The Python reference implementation gracefully degrades when ion mobility arrays are missing. This method implements the same behavior by returning false to allow processing without IM data.

Parameters
spectrumSpectrum to check
Returns
Currently always returns false (missing IM is not an error)

◆ splitHills_()

std::vector<Hill> splitHills_ ( const std::vector< Hill > &  hills,
double  hvf,
Size  min_length 
) const
private

Split hills at valley positions to separate co-eluting species.

Identifies local minima in the intensity profile and splits hills where the valley factor criterion is satisfied, effectively separating features that were initially grouped together.

Parameters
hillsInput hills to be split
hvfHill valley factor threshold (ratio of valley to neighboring peaks)
min_lengthMinimum length required for split segments to be retained
Returns
Hills after splitting, with valley-separated segments as independent hills

◆ updateMembers_()

void updateMembers_ ( )
overrideprotectedvirtual

Update internal member variables from parameters (called automatically when parameters change)

Reimplemented from DefaultParamHandler.

◆ writeHills()

void writeHills ( const std::vector< Hill > &  hills,
const String filename 
) const

Export the detected hills as TSV for diagnostic purposes.

This method writes detailed information about each detected hill to a TSV file, which is useful for debugging, quality control, and understanding the feature detection process.

Parameters
hillsHills to export (typically obtained from run())
filenameDestination file path for the TSV output

◆ writeTSV()

void writeTSV ( const std::vector< PeptideFeature > &  features,
const String filename 
) const

Export detected peptide features to a Biosaur2-compatible TSV file.

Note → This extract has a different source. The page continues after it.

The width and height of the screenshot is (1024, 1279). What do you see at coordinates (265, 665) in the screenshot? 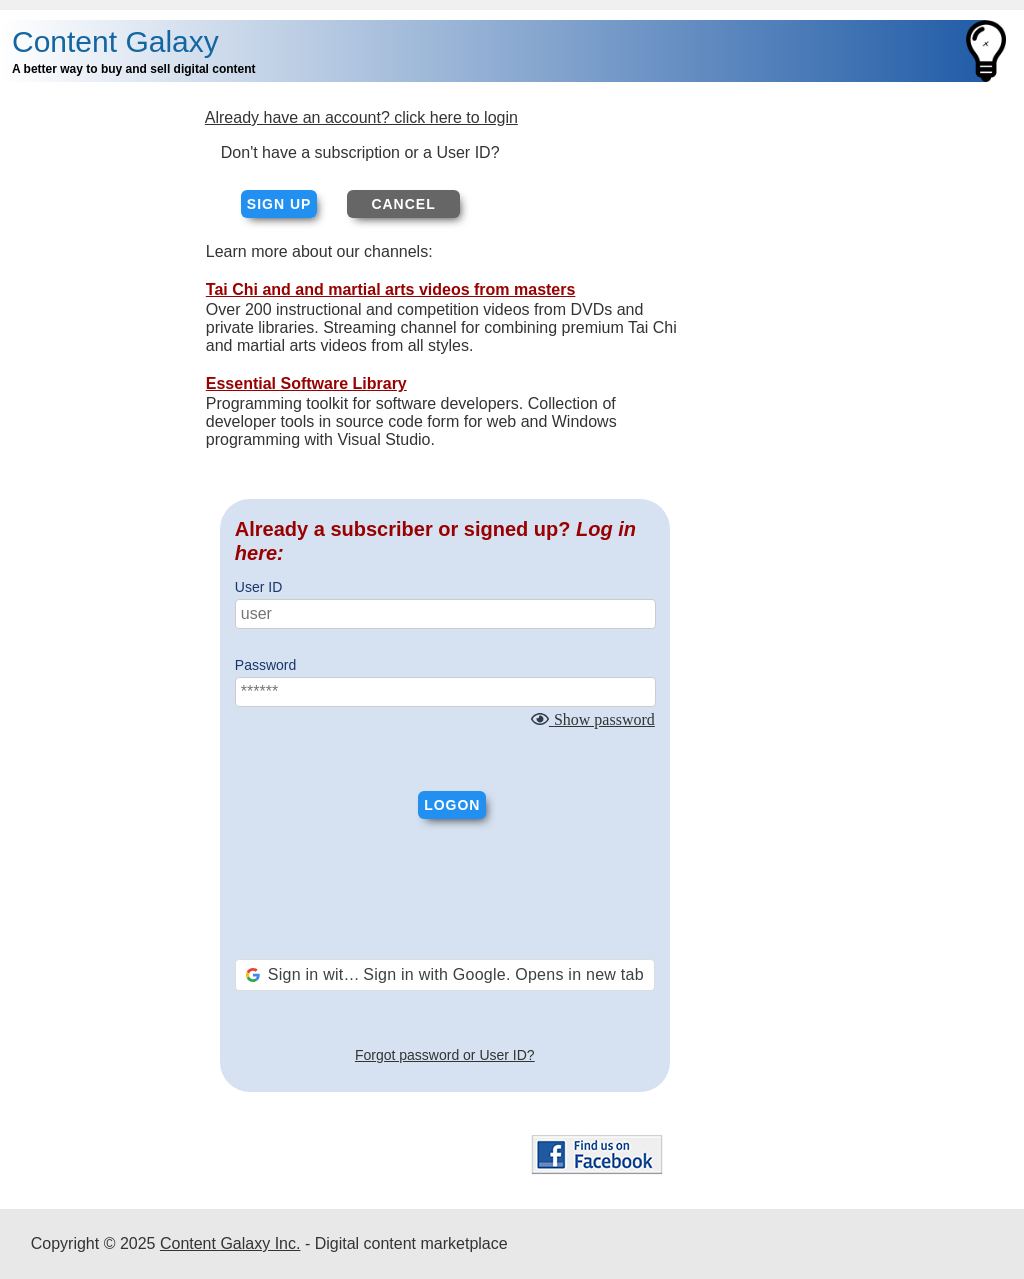
I see `Password` at bounding box center [265, 665].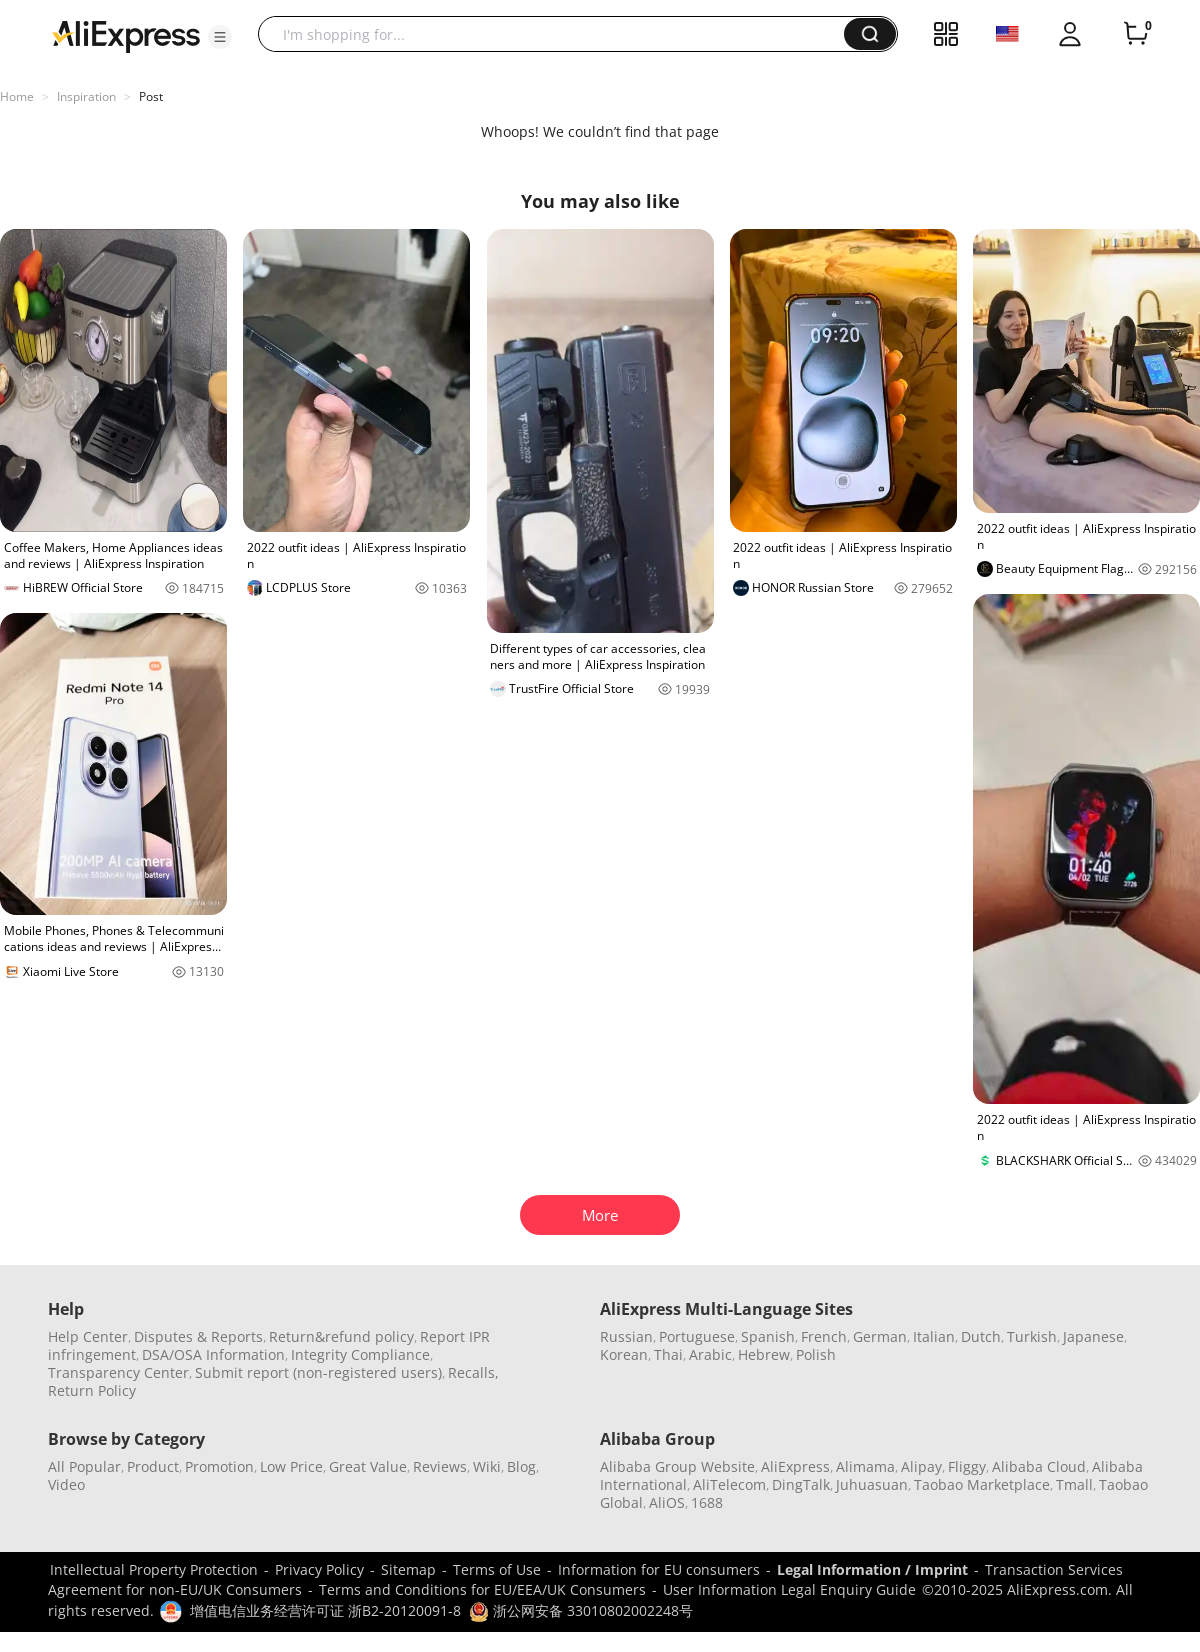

The TSV file format matches the output of the reference Python implementation, allowing for easy comparison and downstream processing with Biosaur2-compatible tools.

Parameters
featuresPeptide features to export (typically obtained from run())
filenameDestination file path for the TSV output

Member Data Documentation

◆ cmax_

int cmax_
private

Maximum charge state to consider.

◆ cmin_

int cmin_
private

Minimum charge state to consider.

◆ convex_hull_mode_

String convex_hull_mode_
private

Representation of feature convex hulls ("mass_traces" vs. "bounding_box")

◆ faims_merge_features_

bool faims_merge_features_
private

Whether to merge features at different FAIMS CV values representing the same analyte.

◆ hrttol_

double hrttol_
private

Maximum RT difference between monoisotopic and isotope apex (0=disable)

◆ htol_

double htol_
private

Mass tolerance in ppm for hill detection.

◆ hvf_

double hvf_
private

Hill valley factor for splitting hills at valleys.

◆ ignore_iso_calib_

bool ignore_iso_calib_
private

Whether to disable automatic isotope mass calibration.

◆ itol_

double itol_
private

Mass tolerance in ppm for isotope pattern detection.

◆ iuse_

int iuse_
private

Number of isotopes for intensity calculation (0=mono, -1=all, N=mono+N)

◆ ivf_

double ivf_
private

Isotope valley factor for splitting isotope patterns.

◆ maxmz_

double maxmz_
private

Maximum m/z value.

◆ mini_

double mini_
private

Minimum intensity threshold.

◆ minlh_

Size minlh_
private

Minimum number of scans required for a hill.

◆ minmz_

double minmz_
private

Minimum m/z value.

◆ ms_data_

MSExperiment ms_data_
private

Input LC-MS data.

◆ negative_mode_

bool negative_mode_
private

Whether to use negative ion mode.

◆ pasefmini_

double pasefmini_
private

Minimum intensity for PASEF/TIMS clusters after centroiding.

◆ pasefminlh_

Size pasefminlh_
private

Minimum number of points per PASEF/TIMS cluster.

◆ paseftol_

double paseftol_
private

Ion mobility tolerance for PASEF/TIMS data (0=disable)

◆ profile_mode_

bool profile_mode_
private

Whether to centroid profile data using PeakPickerHiRes.

◆ tof_mode_

bool tof_mode_
private

Whether to enable TOF-specific intensity filtering.

◆ use_hill_calib_

bool use_hill_calib_
private

Whether to use automatic hill mass tolerance calibration.